Today was all about learning about the culture in Barbados, which is more complex than I had ever imagined.  We had a meeting with Ian Walcott Skinner who is a cultural advocate who works on the island. He gave us a brief synopsis of the history and the culture of the island. I’m going to literally copy and paste the following from my notes so I have everything important that we learned: Skinner’s definition of culture, “culture is the implicit and explicit behavior of the people that happens in a particular space or spaces over a period of time”. To understand culture you have to look at the background and history of a place. Before 1500 there were natives who came from what is now South America called the arrilacks and the caribs. We get the name Caribbean as a combination of arrilack and carib. Barbados was named after the Portuguese who discovered it and called it Os Barbados, meaning bearded man, because of the bearded fig trees all over the island. The Portuguese were the first Europeans to arrive on the island and eventually the British came to colonize the island and use it as a place to grow valuable sugarcane. On August 1st 1838, the slaves were emancipated and this date is now celebrated as “crop over festival”. After the emancipation, however, former slaves and their descendants were forced to live on the rocky coast and work on former plantations for little money as part of a system similar to share-cropping in the United Sates. This did not end until after Barbados gained its freedom in 1966. The crop over festival that I mentioned earlier was created as a celebration of the slaves after all of the crops were harvested and their hard work was done, the masters allowed them a few days to drink and celebrate. This celebration continues today and includes their independence day as it occurs at the end of July and beginning of August. Bajans struggled to find their own kind of culture and celebrations after their freedom from the UK because most of their culture was either British or African. Today, crop over remains as one of the first cultural events that they had after their freedom and Bajans continue to form their own culture.

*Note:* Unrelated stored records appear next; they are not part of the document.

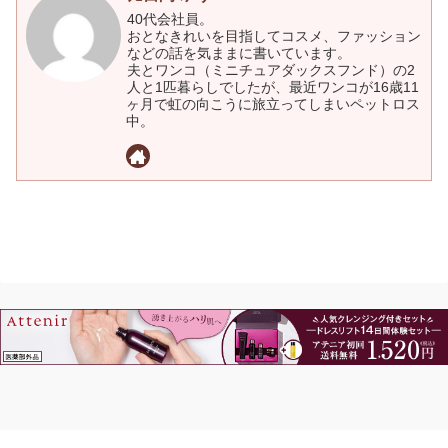
40代会社員。
おとなきれいを目指してコスメ、ファッション
などの話を気ままに書いています。
夫とワンコ（ミニチュアダックスフンド）の2
人と1匹暮らしでしたが、最近ワンコが16歳11
ヶ月で虹の向こうに旅立ってしまいペットロス
中。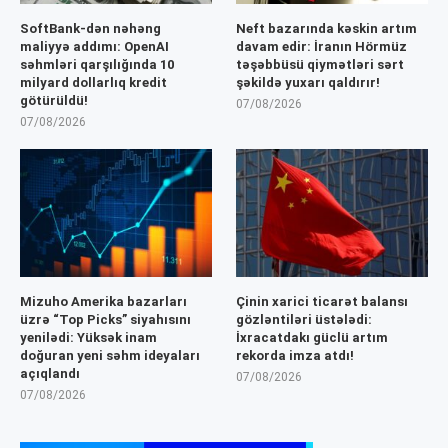
SoftBank-dən nəhəng
Neft bazarında kəskin artım
maliyyə addımı: OpenAI
davam edir: İranın Hörmüz
səhmləri qarşılığında 10
təşəbbüsü qiymətləri sərt
milyard dollarlıq kredit
şəkildə yuxarı qaldırır!
götürüldü!
07/08/2026
07/08/2026
Mizuho Amerika bazarları
Çinin xarici ticarət balansı
üzrə “Top Picks” siyahısını
gözləntiləri üstələdi:
yenilədi: Yüksək inam
İxracatdakı güclü artım
doğuran yeni səhm ideyaları
rekorda imza atdı!
açıqlandı
07/08/2026
07/08/2026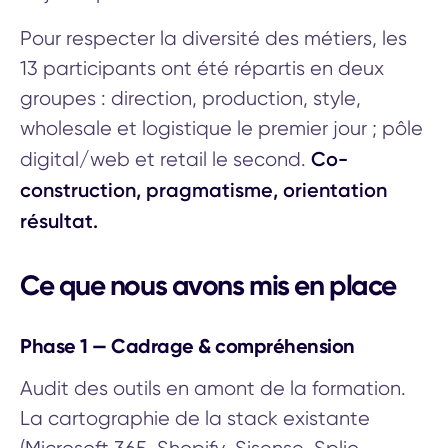
Pour respecter la diversité des métiers, les
13 participants ont été répartis en deux
groupes : direction, production, style,
wholesale et logistique le premier jour ; pôle
Co-
digital/web et retail le second.
construction, pragmatisme, orientation
résultat.
Ce que nous avons mis en place
Phase 1 — Cadrage & compréhension
Audit des outils en amont de la formation.
La cartographie de la stack existante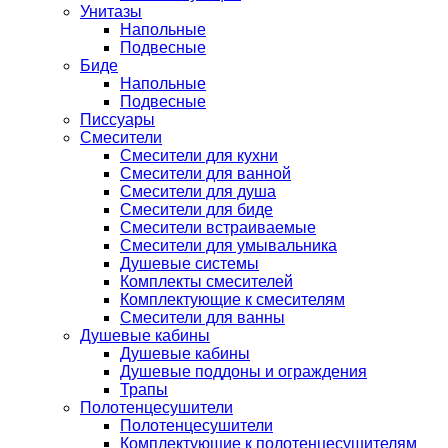
Унитазы
Напольные
Подвесные
Биде
Напольные
Подвесные
Писсуары
Смесители
Смесители для кухни
Смесители для ванной
Смесители для душа
Смесители для биде
Смесители встраиваемые
Смесители для умывальника
Душевые системы
Комплекты смесителей
Комплектующие к смесителям
Смесители для ванны
Душевые кабины
Душевые кабины
Душевые поддоны и ограждения
Трапы
Полотенцесушители
Полотенцесушители
Комплектующие к полотенцесушителям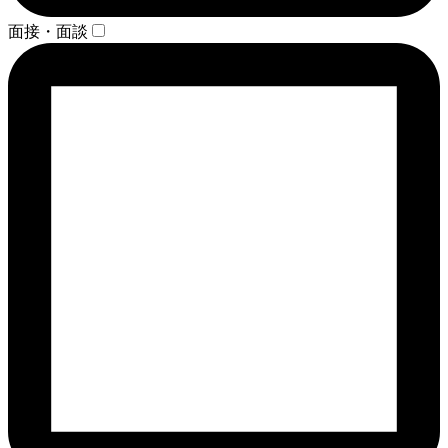
面接・面談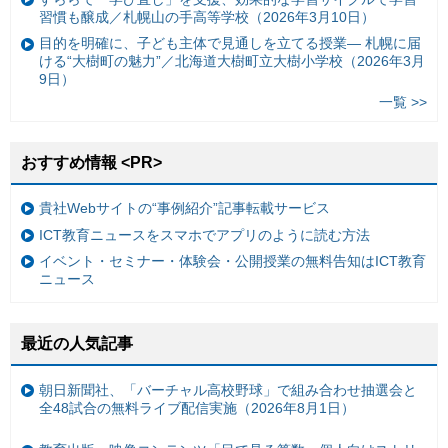
習慣も醸成／札幌山の手高等学校（2026年3月10日）
目的を明確に、子ども主体で見通しを立てる授業— 札幌に届
ける“大樹町の魅力”／北海道大樹町立大樹小学校（2026年3月
9日）
一覧 >>
おすすめ情報 <PR>
貴社Webサイトの“事例紹介”記事転載サービス
ICT教育ニュースをスマホでアプリのように読む方法
イベント・セミナー・体験会・公開授業の無料告知はICT教育
ニュース
最近の人気記事
朝日新聞社、「バーチャル高校野球」で組み合わせ抽選会と
全48試合の無料ライブ配信実施（2026年8月1日）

One important part of the culture today is the landscape of the island and how homes are built. The grand plantations and large churches, as well as many modern and newer buildings like hotels, were made of limestone and coral bricks that were available on the island. The smaller homes that most slaves lived in were called Chattel homes. Slaves made these out of wood and they are able to be distinguished today by their windows that fold up and down. These homes were built specifically to withstand hurricanes, but also to be taken apart and carried from plantation to plantation. If the work was not good at one plantation, a slave might pick up their house and move somewhere better. These homes can still be found on the island, and many people still live in them although they have been cemented to the ground and they have been improved upon. One cool thing about these houses is that they do not need AC because of the design of the windows, air moves in and out easily.

Chattell House

Much of the food on the island is also related to culture. Fish is a large market on the island, especially for tourists, and many people eat that and chicken, lamb or goat. These are all things that can be grown on the island, as well as many fruits found on the island. This comes from slave times because slaves often ate what they could and what they found around the island. Slaves also were given the worst parts of the animals, especially pigs, such as tongues, stomachs and ears. In Barbadian culture today, these parts of the animal are considered delicacies. One other very popular dish that I am very fond of myself, is macaroni pie. This comes from housekeepers making easy dishes for their masters or owners and then adding more cheese and spices to eat it themselves. Everywhere on the island, the macaroni pie is a little bit different according to family recipe, the way the chef likes to eat it or just how they like to make it.

After class, I hung by the pool before we went to the local fish fry on the south coast called Oistens. We took two taxis down and were led into a busy market of shops all selling dinners out of chattel homes. After a long wait, we were seated, and then there was a forty minute wait for food, and a thirty minute wait for the check. I had swordfish, sweet potatoes, and macaroni pie as well as three salads (macaroni, coleslaw, and garden) that all plates come with. Our waitress was very sweet and we gave her a big American tip (that’s what we Americans are known for after all) and then we went to dance. There was a live DJ on a stage where many people were dancing. There were men who would go on stage and dance and a few tourists who joined them. We all watched the crowd as it got larger and larger before we left at ten til eleven.